Gleich drei Videoarbeiten zeigt der US-amerikanische Video­künstler Paul Pfeiffer in seiner dritten Einzelausstellung in der Galerie carlier/gebauer: „Live from Neverland“ (2006) in der Michael Jacksons legendäre Rede zu dem Vorwurf, er habe Sex mit Minderjährigen, ästhetisch aufgearbeitet wird, dann „Cross Hall“(2008), die ein Rednerpult aus der Sicht einer Überwachungskamera so erratisch wie erhaben ins Bild setzt, schließlich die 3-Kanal-Video-Arbeit „Caryatid (Red Yellow Blue)“(2008). Gemeinsam ist den drei Arbeiten das ästhetische Moment der „Freistellung“ von Motiven aus der massenmedialen Bilderwelt, die dann isoliert von jedwedem visuellen Kontext im Werk stehen und dann auf ihr künstlerisches Potenzial vertrauen. Ob diese ästhetische Rechnung wirklich aufgeht, soll eine nähere Betrachtung von „Caryatid (Red Yellow Blue)“ nun zeigen.  

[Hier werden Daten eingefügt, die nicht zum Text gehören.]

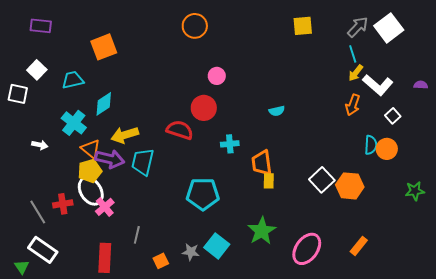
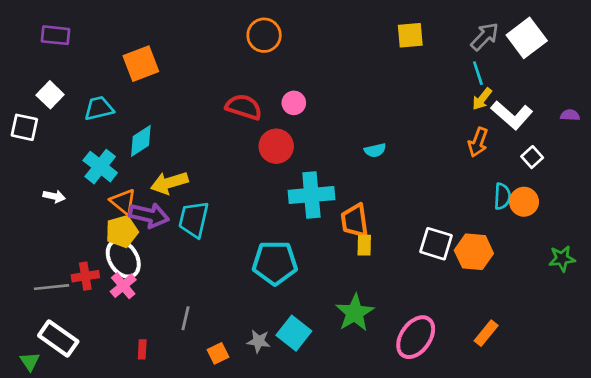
red semicircle: (180, 130) -> (244, 107), moved
cyan cross: (230, 144) -> (311, 195), size x1.8
white square: (322, 180) -> (436, 244), turned -30
pink cross: (105, 207) -> (123, 286), moved
gray line: (38, 212) -> (51, 287), turned -65
red rectangle: (105, 258) -> (142, 349), size x0.5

Die Arbeit zeigt auf drei Monitoren, diese so groß etwa wie der häusliche TV-Apparat, auf dem Samstags die Sportschau geschaut werden kann, Szenen aus Fußballspielen, genauer: just den spektakulären Moment, wenn ein Spieler vom Gegner gefoult wird. Freigestellt wird dieses ergreifende Ereignis insofern, als Gegner und Ball im Bild jetzt nicht mehr zu sehen sind. Die so entstandene Kollektion von sich auf dem grünen Rasen windenden Spielern ist zudem farblich geordnet, Spieler mit roten Trikots sind auf dem linken Monitor zu sehen, solche mit gelben Trikots auf dem mittleren Bildschirm, schließlich die Blauen. Das Ergebnis dieser simplen Konstruktion ist ein hübsch anzuschauendes ‚Fernsehballett‘, das die gefoulten, (während der letzten Weltmeisterschaft) gefilmten und vom Künstler anschließend freigestellten Spieler in ungewollt artistischer Körpersprache präsentiert. Aber was leistet all dieses? Der Titel nimmt da kein Blatt vor den Mund: Weniger wird hier eine künstlerische Kritik an der Kultur der Massenmedien von Paul Pfeiffer vorgestellt, als vielmehr eine Aufwertung dieser mit Hilfe einer Parallelschaltung ihrer Bilder mit Bildern der hehren Kunst, zum Beispiel mit Barnett Newmans Farbfeldmalerei „Who is Afraid of Red, Yellow, Blue“(1966/67), nämlich.

Ein anderer Vergleich aber sei hier erlaubt, und zwar der mit der Videoinstallation „Father Mother“(2005) von Candice Breitz. Auch hier werden massenmediale Formulierungen freigestellt, und zwar die von diversen Hollywooddarstellern, die entweder, wieder spricht der Titel Bände, Väter oder Mütter spielen. Isoliert vor schwarzen Hintergrund sprechen die Schauspieler ihren Text, ihre private, aber auch gesellschaftliche Lage als Vater bzw. Mutter im Film dramatisierend. Nicht der gnadenlosen Ästhetisierung, dem „Sterben in Schönheit“, wie bei Paul Pfeiffer, also dient bei „Father Mother“ die Freistellung des gefilmten Geschehens, sondern gleichsam der Objektivierung von einem sozialen Problem, das im Spannungsfeld von medialer Konstruktion, Klischee und Erfahrung von ‚Realität‘ verhandelt wird. Die mediale Realität wird so nicht als ‚Kunst‘ verherrlicht, ihr wird von Candice Breitz eben nicht ‚erhabene‘, außerhalb des schnöden Seins existierende Qualität verliehen, sondern sie wird mitten hinein im ‚richtigen Leben‘ verortet. Genau dies macht sie notwendig über das rein Ästhetische hinaus.

Paul Pfeiffer
carlier/gebauer
Markgrafenstraße 67
6.9.–18.10.2008    
Paul Pfeiffer „Caryatid (Red Yellow Blue)“, 2008 (© Courtesy Carlier Gebauer)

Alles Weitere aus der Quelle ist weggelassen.